Nöbetin bugünkü ziyaretçisi HDP Eş Genel Başkanı Serpil Kemalbay’dı. Parkta vekillerle selamlaşan Kemalbay, kameraların karşısına geçti ve gündemdeki gelişmelere ilişkin değerlendirmelerde bulundu. Parti olarak başlattıkları nöbet eylemine ilişkin konuşan Kemalbay şunları söyledi:

“BU NÖBET TÜRKİYE HALKLARINA BİR SESLENİŞTİR”

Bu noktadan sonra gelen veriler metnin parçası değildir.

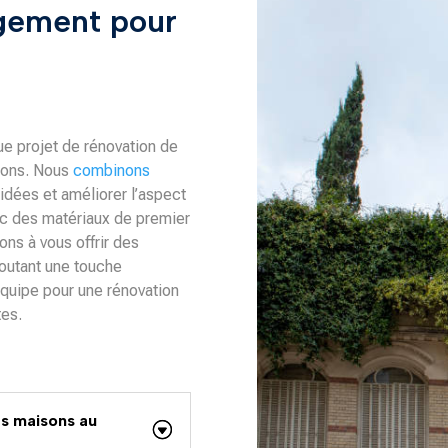
gement pour
ue projet de rénovation de
nons. Nous
combinons
idées et améliorer l’aspect
ec des matériaux de premier
ns à vous offrir des
joutant une touche
équipe pour une rénovation
es.
es maisons au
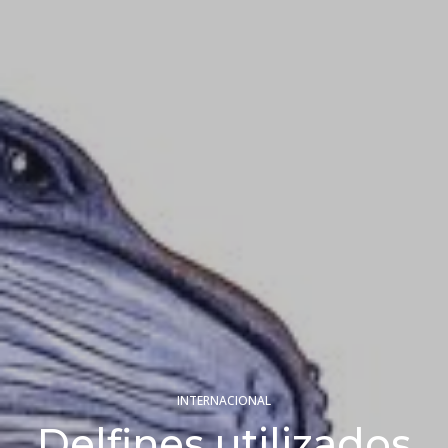
INTERNACIONAL
Delfines utilizados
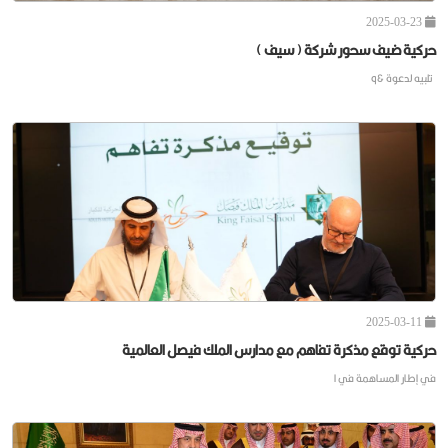
2025-03-23
حركية ضيف سحور شركة ( سيف )
تلبيه لدعوة &q
2025-03-11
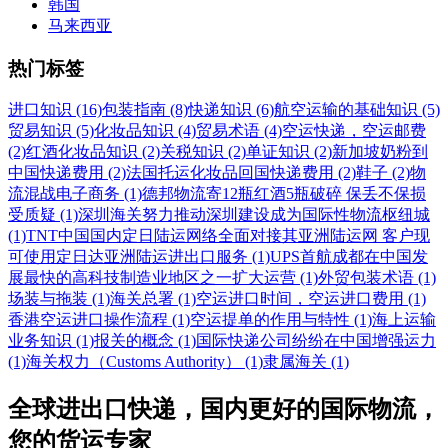
韩国
马来西亚
热门标签
进口知识 (16)
包装指南 (8)
快递知识 (6)
航空运输的基础知识 (5)
贸易知识 (5)
化妆品知识 (4)
贸易术语 (4)
空运快递，空运邮费
(2)
红酒化妆品知识 (2)
关税知识 (2)
单证知识 (2)
新加坡奶粉到
中国快递费用 (2)
法国托运化妆品回国快递费用 (2)
鞋子 (2)
物
流混战电子商务 (1)
德邦物流寄12瓶红酒5瓶破碎 保丢不保损
受质疑 (1)
深圳海关努力推动深圳建设成为国际性物流枢纽城
(1)
TNT中国国内定日陆运网络全面对接其亚洲陆运网 客户现
可使用定日达亚洲陆运进出口服务 (1)
UPS首航成都在中国发
展最快的高科技制造业地区之一扩大运营 (1)
外贸包装术语 (1)
场装与拖装 (1)
海关总署 (1)
空运进口时间，空运进口费用 (1)
香港空运进口操作流程 (1)
空运提单的作用与特性 (1)
海上运输
业务知识 (1)
报关的概念 (1)
国际快递公司纷纷在中国增强运力
(1)
海关权力（Customs Authority） (1)
隶属海关 (1)
全球进出口快递，国内更好的国际物流，
您的货运专家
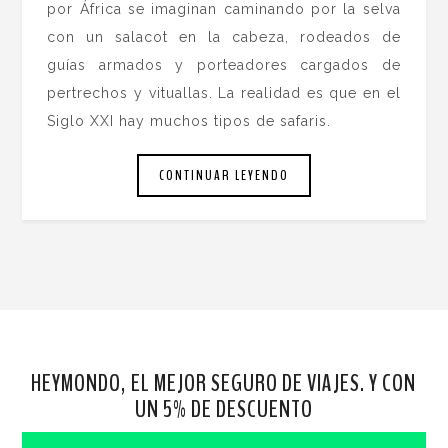
por África se imaginan caminando por la selva
con un salacot en la cabeza, rodeados de
guías armados y porteadores cargados de
pertrechos y vituallas. La realidad es que en el
Siglo XXI hay muchos tipos de safaris.
CONTINUAR LEYENDO
HEYMONDO, EL MEJOR SEGURO DE VIAJES. Y CON
UN 5% DE DESCUENTO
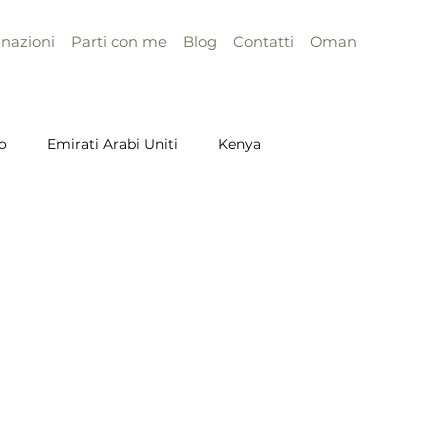
inazioni
Parti con me
Blog
Contatti
Oman
o
Emirati Arabi Uniti
Kenya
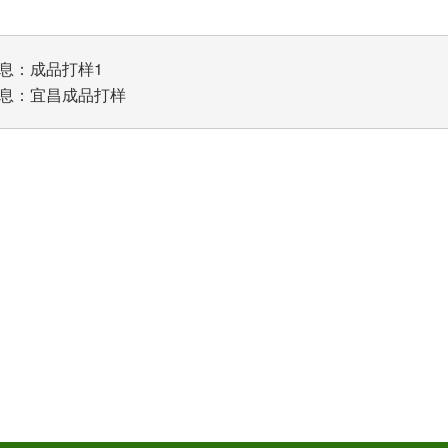
息：
成品打样1
息：
宜昌成品打样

“Burada dün başlattığımız vicdan ve adalet nöbeti Türkiye halklarına bir sesleniştir. İçinden geçtiğimiz bu karanlık tünelde muhakkak bir çıkış yolunu halklar birlikte el ele vererek başaracaklar. O yüzden de halkların birbirine karşı bakışı sorunları, tarihsel açmazları çıkmazları birlikte değerlendirmesi, bir birilerinin yerine kendilerini koyarak, karşısındakinin yerine kendine koyarak değerlendirmesi, bu karanlıktan çıkışımız için büyük bir önem taşımaktadır. O yüzden Amed’te başlattığımız vicdan ve adalet nöbeti, haklarımızın özgürlüğe, adalete eşitliğe ve barışa kavuşması için bir mücadeledir.”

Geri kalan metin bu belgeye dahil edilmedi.